Inflation subsides as wages push higher to offset the sharp bite prices took on purchasing power last year. The wage increase in large companies and SMEs was 5.7% between April and July, according to data published this Wednesday by the Tax Agency. An increase that is added to the growth of 5.8% in the first quarter, and that allows improving purchasing power by exceeding the increase in prices, which between January and June was an average of 4%. Construction and real estate activities, manufacture of transport equipment, food and hotels and restaurants are some of the sectors that are growing above average.
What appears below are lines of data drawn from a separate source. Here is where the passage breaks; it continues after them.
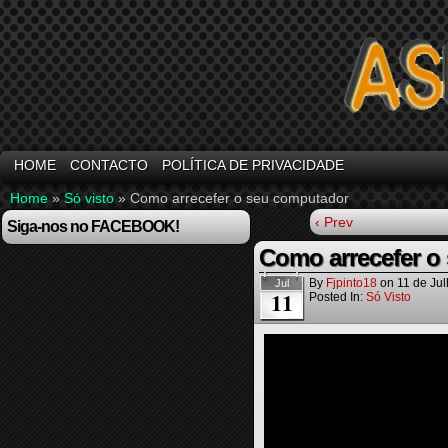
HOME
CONTACTO
POLÍTICA DE PRIVACIDADE
Home
»
Só visto
»
Como arrecefer o seu computador
‹ Prev
Siga-nos no FACEBOOK!
Como arrecefer o
By
Fjpinto18
on
11 de Ju
Jul
11
Posted In:
Só Visto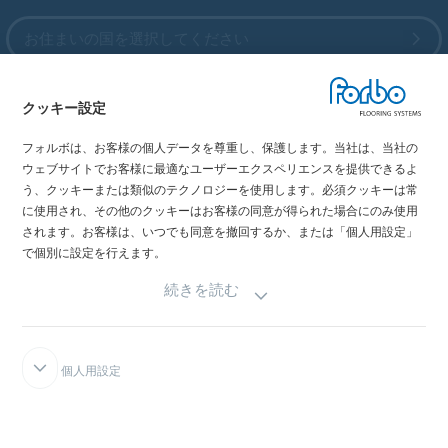
お住まいの国を選択してください
クッキー設定
My Forbo
フォルボは、お客様の個人データを尊重し、保護します。当社は、当社の
最新カタログ
ウェブサイトでお客様に最適なユーザーエクスペリエンスを提供できるよ
メディア掲載情報
う、クッキーまたは類似のテクノロジーを使用します。必須クッキーは常
イベント情報
に使用され、その他のクッキーはお客様の同意が得られた場合にのみ使用
されます。お客様は、いつでも同意を撤回するか、または「個人用設定」
ショールーム
で個別に設定を行えます。
続きを読む
個人用設定
FORBOインテグリティライン
免責事項と利用規約
データの機密性宣言
クッキーにつ
いて
クッキー設定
“The increase in average gross yield remains high,” says the agency in a note accompanying the data. In fact, it exceeds the closing data for 2022 by more than one and a half points. “In the second quarter the rise was 5.7%, a rate almost identical to that of the first quarter of the year. The intensity of this increase responds to the gradual incorporation into salary reviews of the increases in the general level of prices that have been registered since mid-2021 and, consequently, it is not expected that significant changes will be observed in the rest of the year in this regard,” he added.
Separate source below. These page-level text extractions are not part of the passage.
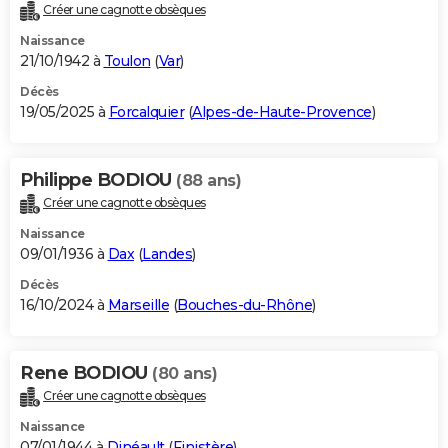
Créer une cagnotte obsèques
Naissance
21/10/1942 à
Toulon
(
Var
)
Décès
19/05/2025 à
Forcalquier
(
Alpes-de-Haute-Provence
)
Philippe BODIOU
(88 ans)
Créer une cagnotte obsèques
Naissance
09/01/1936 à
Dax
(
Landes
)
Décès
16/10/2024 à
Marseille
(
Bouches-du-Rhône
)
Rene BODIOU
(80 ans)
Créer une cagnotte obsèques
Naissance
07/01/1944 à
Dinéault
(
Finistère
)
The Tax Agency publishes its Statistics on Sales, Employment and Salaries in Large Companies and SMEs for the second quarter of the year only one day after the Ministry of Labor released the data on collective agreements until July 31. The salary increase in the new and revised agreements —an umbrella under which there are nine million employees— has been 3.3%, in this case below the average increase in prices so far this year, which has been 3.8% average. If only newly signed agreements are considered —just over two million— the rise has been around 4.2% in the same period, so there has been a slight improvement in purchasing power.
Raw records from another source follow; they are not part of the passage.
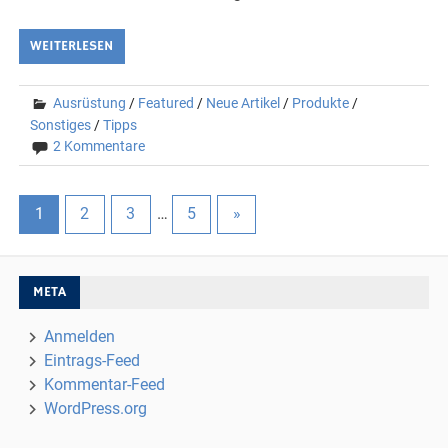
WEITERLESEN
Ausrüstung
/
Featured
/
Neue Artikel
/
Produkte
/
Sonstiges
/
Tipps
2 Kommentare
1
2
3
…
5
»
META
Anmelden
Eintrags-Feed
Kommentar-Feed
WordPress.org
The total number of wage earners is also growing, in line with the good affiliation and unemployment data. The increase was 3.3% in the first quarter in the companies that are part of the universe of the Tax Agency —the statistic is built from VAT returns and withholdings for work income—, more than one point lower than that registered between January and March. The greatest advance (8.8%) occurred in hotels and restaurants; the largest fall was registered by the extractive industry (-7.4%). In the semester as a whole, the increase in employment is 3.9%.
sales slow down
Total sales of large companies and corporate SMEs, on the other hand, slowed down, reflecting an economy that, both internally and externally, is cooling off. They advanced 1.4% between April and June, 2.7 points below the result of the first quarter of the year, which had “a certain positive bias”, the organization qualifies, due to the impact in 2022 of the strike of carriers in March. In the semester, the rise has been 2.8%, similar to that registered in the final stretch of 2022.
Domestic sales grew more than exports, but both at a much lower rate than in the previous quarter. The rise was 1.7%, compared to the 3.8% experienced between January and April. The evolution was very varied depending on the sector. Operations linked to consumption moved more slowly (1.4% compared to 5.3% between January and March); Capital sales were maintained (8.8% vs. 8.3% previously), with increases of more than 10% in the category of equipment and software and improvements in construction (+3.6%).
Exports had a more apathetic behavior. They grew only 0.6%, although the increase in the accumulated figure for the year was 3% —in the first quarter they advanced 5.4%—, compared to the double-digit figures of last year. Sales to third countries are the ones that have lost the most ground, with a fall between April and June of 2.9%, which represents the first decrease in two years. Exports to EU partners also slowed down, but did not go negative: they grew by 4.1%, some two points less than the previous quarter. Imports did contract, up to 2.6%, the second quarterly drop in a row.